Feiten en cijfers over zzp’ers
In het rapport staan nog tal van andere interessante inzichten over hoogopgeleide zzp’ers. Een overzicht:

  • Naar schatting zijn nu ruim 110 duizend hoogopgeleide zelfstandige professionals op de Nederlandse arbeidsmarkt actief. Dit komt neer op 10,2 procent van alle zzp’ers en 1,1 procent van alle werkenden.
  • Hoogopgeleide zzp’ers zijn actief voor de overheid (22 procent), de zakelijke dienstverlening (19 procent), de financiële dienstverlening (15 procent) en in de gezondheidszorg en IT-sector (beiden 9 procent).

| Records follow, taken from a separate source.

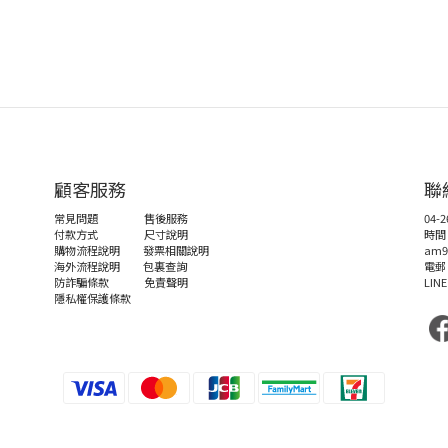
顧客服務
聯
常見問題
售後服務
04-2
付款方式
尺寸說明
時間
購物流程說明
發票相關說明
am9
海外流程說明
包裏查詢
電郵 
防詐騙條款
免責聲明
LINE
隱私權保護條款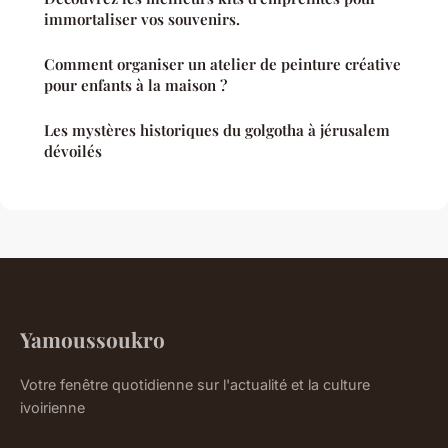
immortaliser vos souvenirs.
Comment organiser un atelier de peinture créative
pour enfants à la maison ?
Les mystères historiques du golgotha à jérusalem
dévoilés
Yamoussoukro
Votre fenêtre quotidienne sur l'actualité et la culture
ivoirienne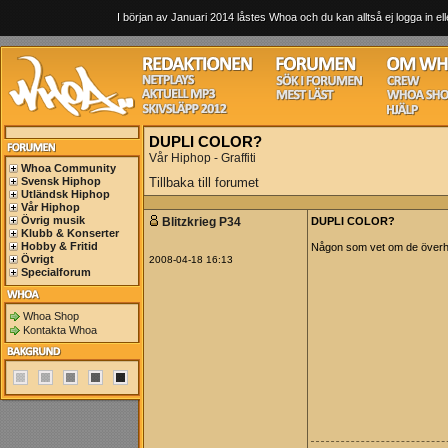
I början av Januari 2014 låstes Whoa och du kan alltså ej logga in ell
DUPLI COLOR?
Vår Hiphop - Graffiti
Whoa Community
Svensk Hiphop
Tillbaka till forumet
Utländsk Hiphop
Vår Hiphop
Övrig musik
Blitzkrieg P34
DUPLI COLOR?
Klubb & Konserter
Hobby & Fritid
Någon som vet om de överhu
Övrigt
2008-04-18 16:13
Specialforum
Whoa Shop
Kontakta Whoa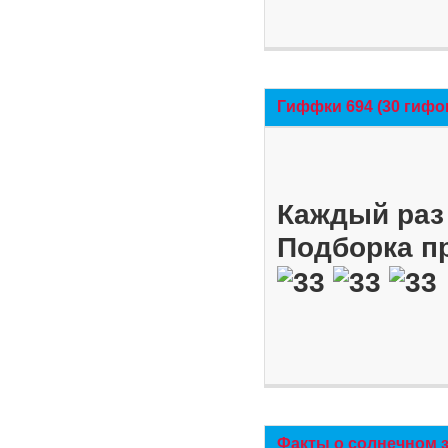
Гиффки 694 (30 гифо
Каждый раз 
Подборка п
Факты о солнечном 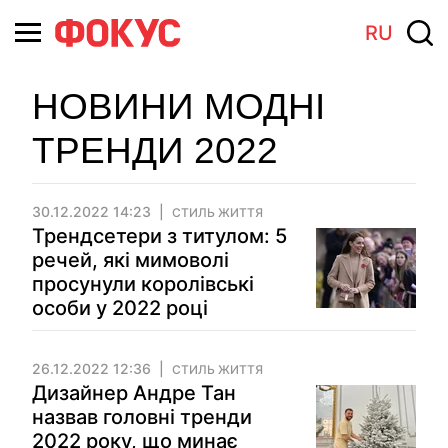
RU
НОВИНИ МОДНІ
ТРЕНДИ 2022
30.12.2022 14:23
СТИЛЬ ЖИТТЯ
Трендсетери з титулом: 5
речей, які мимоволі
просунули королівські
особи у 2022 році
26.12.2022 12:36
СТИЛЬ ЖИТТЯ
Дизайнер Андре Тан
назвав головні тренди
2022 року, що минає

  • De meeste hoogopgeleide zzp’ers zijn jaarlijks werkzaam voor een beperkt aantal veelal grotere opdrachtgevers. De meeste werken voor één opdrachtgever (38 procent) of voor twee tot vijf opdrachtgevers (45 procent). Slechts een klein deel is werkzaam voor vijf tot tien opdrachtgevers (10 procent). Het deel dat voor een beperkt aantal opdrachtgevers werkt, doet dit vaak bij (zeer) grote bedrijven.
  • De helft van de hoogopgeleide zzp’ers is tussen de 35 en 55 jaar oud. Daarnaast is het aandeel 55-plussers (33 procent) bijna twee keer zo groot als het aandeel dat jonger is dan 35 jaar (17 procent).
  • Bijna een derde van de hoogopgeleide zzp’ers is langer dan tien jaar en 13 procent zelfs langer dan twintig jaar actief in deze werkvorm.
  • Drie op de vijf hoogopgeleide zzp’ers werken voltijds; 32 procent is tussen 20 en 35 uur per week werkzaam en 7 procent werkt minder dan 20 uur per week.
  • Hoogopgeleide zzp’ers zouden in een nulalternatief – als het niet langer mogelijk zou zijn om als zzp’er werkzaam te zijn – in negen van de tien gevallen in een andere arbeidsvorm werken. Bijna een derde zou terugkeren naar een vast dienstverband, terwijl 20 procent als gedetacheerde actief zou zijn. Naar verwachting zou daarnaast 12 procent in een regulier tijdelijk contract werkzaam zijn, terwijl 10 procent inactief, werkzaam in het buitenland of met (vervroegd) pensioen zou zijn.